[Start of Attachment]

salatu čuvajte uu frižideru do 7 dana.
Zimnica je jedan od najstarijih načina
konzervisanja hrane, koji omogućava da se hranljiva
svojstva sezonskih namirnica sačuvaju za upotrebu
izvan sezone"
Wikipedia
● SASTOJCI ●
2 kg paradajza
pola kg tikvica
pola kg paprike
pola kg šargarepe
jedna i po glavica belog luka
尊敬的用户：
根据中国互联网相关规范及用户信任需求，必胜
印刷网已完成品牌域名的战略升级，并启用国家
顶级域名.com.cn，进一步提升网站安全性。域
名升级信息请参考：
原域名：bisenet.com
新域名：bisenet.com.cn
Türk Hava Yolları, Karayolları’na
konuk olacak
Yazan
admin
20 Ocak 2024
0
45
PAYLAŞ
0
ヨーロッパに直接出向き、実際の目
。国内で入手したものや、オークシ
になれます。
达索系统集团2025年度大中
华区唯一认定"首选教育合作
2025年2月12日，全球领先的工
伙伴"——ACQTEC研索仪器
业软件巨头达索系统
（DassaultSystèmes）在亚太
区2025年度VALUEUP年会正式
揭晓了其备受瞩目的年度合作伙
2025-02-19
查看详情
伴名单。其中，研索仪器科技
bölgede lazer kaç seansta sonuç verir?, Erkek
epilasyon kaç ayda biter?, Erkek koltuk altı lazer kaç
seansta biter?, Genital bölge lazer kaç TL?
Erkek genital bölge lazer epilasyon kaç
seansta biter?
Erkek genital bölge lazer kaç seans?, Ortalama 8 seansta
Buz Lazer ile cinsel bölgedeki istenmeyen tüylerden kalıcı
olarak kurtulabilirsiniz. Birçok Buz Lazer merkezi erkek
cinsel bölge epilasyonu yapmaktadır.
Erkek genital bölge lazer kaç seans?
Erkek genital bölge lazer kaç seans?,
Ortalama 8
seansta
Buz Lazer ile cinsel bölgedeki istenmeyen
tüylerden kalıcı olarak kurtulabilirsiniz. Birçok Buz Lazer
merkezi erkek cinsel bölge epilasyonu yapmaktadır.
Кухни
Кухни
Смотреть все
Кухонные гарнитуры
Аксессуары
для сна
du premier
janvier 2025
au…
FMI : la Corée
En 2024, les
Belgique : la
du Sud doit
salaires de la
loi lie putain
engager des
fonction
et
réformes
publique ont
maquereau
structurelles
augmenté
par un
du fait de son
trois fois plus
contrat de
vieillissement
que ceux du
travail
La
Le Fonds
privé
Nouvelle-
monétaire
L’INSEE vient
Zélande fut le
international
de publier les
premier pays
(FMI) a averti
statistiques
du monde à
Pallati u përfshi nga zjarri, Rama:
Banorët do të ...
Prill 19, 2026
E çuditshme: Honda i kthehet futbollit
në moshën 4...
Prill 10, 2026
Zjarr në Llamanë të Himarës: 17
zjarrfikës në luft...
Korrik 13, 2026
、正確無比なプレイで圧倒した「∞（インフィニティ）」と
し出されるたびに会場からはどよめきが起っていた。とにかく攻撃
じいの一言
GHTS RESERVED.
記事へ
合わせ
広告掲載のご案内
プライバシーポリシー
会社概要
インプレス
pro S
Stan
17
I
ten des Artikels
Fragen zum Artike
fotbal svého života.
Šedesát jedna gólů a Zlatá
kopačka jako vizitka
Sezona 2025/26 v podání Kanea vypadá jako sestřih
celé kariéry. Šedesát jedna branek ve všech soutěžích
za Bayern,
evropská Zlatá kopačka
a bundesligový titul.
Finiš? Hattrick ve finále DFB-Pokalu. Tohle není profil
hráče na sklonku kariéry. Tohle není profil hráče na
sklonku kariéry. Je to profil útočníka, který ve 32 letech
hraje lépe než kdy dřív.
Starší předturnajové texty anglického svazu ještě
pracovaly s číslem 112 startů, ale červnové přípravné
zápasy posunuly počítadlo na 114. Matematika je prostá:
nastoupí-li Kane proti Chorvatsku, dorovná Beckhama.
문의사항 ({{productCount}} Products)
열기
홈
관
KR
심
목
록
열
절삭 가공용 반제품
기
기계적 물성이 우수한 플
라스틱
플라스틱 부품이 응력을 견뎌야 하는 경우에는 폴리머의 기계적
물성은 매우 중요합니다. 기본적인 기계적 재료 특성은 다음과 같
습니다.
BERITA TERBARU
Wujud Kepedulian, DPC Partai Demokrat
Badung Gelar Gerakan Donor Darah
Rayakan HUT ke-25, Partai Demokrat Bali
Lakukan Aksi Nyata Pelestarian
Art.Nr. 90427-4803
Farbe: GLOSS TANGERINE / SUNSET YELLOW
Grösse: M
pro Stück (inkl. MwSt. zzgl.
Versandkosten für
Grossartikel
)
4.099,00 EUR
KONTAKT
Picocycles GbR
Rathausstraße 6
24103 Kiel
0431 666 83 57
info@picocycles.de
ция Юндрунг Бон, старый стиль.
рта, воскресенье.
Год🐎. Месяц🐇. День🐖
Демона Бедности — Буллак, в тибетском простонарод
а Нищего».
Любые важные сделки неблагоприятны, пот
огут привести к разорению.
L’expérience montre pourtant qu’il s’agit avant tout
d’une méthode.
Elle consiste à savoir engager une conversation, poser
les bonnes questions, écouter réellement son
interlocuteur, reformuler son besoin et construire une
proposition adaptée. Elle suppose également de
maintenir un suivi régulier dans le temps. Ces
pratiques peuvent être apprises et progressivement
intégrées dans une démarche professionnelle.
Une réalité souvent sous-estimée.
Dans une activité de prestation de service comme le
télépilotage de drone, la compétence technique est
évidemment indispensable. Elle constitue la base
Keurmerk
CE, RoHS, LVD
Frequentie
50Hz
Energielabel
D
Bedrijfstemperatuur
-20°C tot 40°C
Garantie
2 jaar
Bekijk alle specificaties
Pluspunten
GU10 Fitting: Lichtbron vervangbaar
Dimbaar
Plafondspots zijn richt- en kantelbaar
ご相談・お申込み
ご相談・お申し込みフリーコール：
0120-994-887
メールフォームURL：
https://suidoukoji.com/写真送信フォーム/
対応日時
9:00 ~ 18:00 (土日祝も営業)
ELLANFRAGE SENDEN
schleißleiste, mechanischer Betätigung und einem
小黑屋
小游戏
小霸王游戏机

[End of Attachment]

Your task for the entries above: copy exactly the span starting with the line with "し出されるたびに会場からはどよめきが起っていた。とにかく攻撃" and going on through the line with "Sezona 2025/26 v", both lines included, and nothing else.

し出されるたびに会場からはどよめきが起っていた。とにかく攻撃
じいの一言
GHTS RESERVED.
記事へ
合わせ
広告掲載のご案内
プライバシーポリシー
会社概要
インプレス
pro S
Stan
17
I
ten des Artikels
Fragen zum Artike
fotbal svého života.
Šedesát jedna gólů a Zlatá
kopačka jako vizitka
Sezona 2025/26 v podání Kanea vypadá jako sestřih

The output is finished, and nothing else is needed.